Enhancement in heat and mass transfer over a permeable sheet with Newtonian heating effects on nanofluid: Multiple solutions using spectral method and stability analysis

Abstract

This paper investigates the Newtonian heating effect on nanofluid flow over a nonlinear permeable stretching / shrinking sheet near the region of stagnation point. Only two important mechanisms on the transportation of nanoparticles in base fluid are discussed: the Brownian motion and thermophoresis. This physical problem is modelled using the Buongiorno (ASME J. Heat Transfer 128, 240 (2006) model in terms of nonlinear governing partial differential equations and transformed into dimensionless ordinary differential equations by using similarity transformation and the solution is calculated using the numerical scheme known as the Chebyshev spectral collocation method. The main interest of this study is the region of the boundary layer where viscous effects are dominant. Dual solutions are reported against the shrinking parameter in which the first solution is stable due to positive eigenvalues and the second is unstable due to negative eigenvalues and ranges of these solutions are effected by the suction parameter which is discussed using graphs and tables.

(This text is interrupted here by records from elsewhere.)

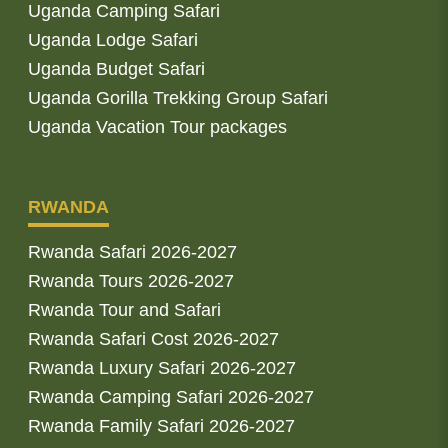
Uganda Camping Safari
Uganda Lodge Safari
Uganda Budget Safari
Uganda Gorilla Trekking Group Safari
Uganda Vacation Tour packages
RWANDA
Rwanda Safari 2026-2027
Rwanda Tours 2026-2027
Rwanda Tour and Safari
Rwanda Safari Cost 2026-2027
Rwanda Luxury Safari 2026-2027
Rwanda Camping Safari 2026-2027
Rwanda Family Safari 2026-2027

The effects of dimensionless parameters, namely, velocity ratio, suction, Schmidt number, Prandtl number, thermophoresis and Brownian motion on temperature and concentration profiles, skin friction coefficient and Nusselt number are also shown using graphs. For the validity of the applied scheme, a comparison is established with published studies in the limiting case. Through the results, it is concluded that temperature and concentration increase by increasing the values of the thermophoresis parameter and the opposite behaviour is observed in the case of Brownian motion and Schmidt number. Skin friction coefficient, Nusselt and Sherwood numbers increase on increasing the suction parameter. Also, an enhancement in temperature and concentration profiles is observed in the presence of Newtonian heating parameter.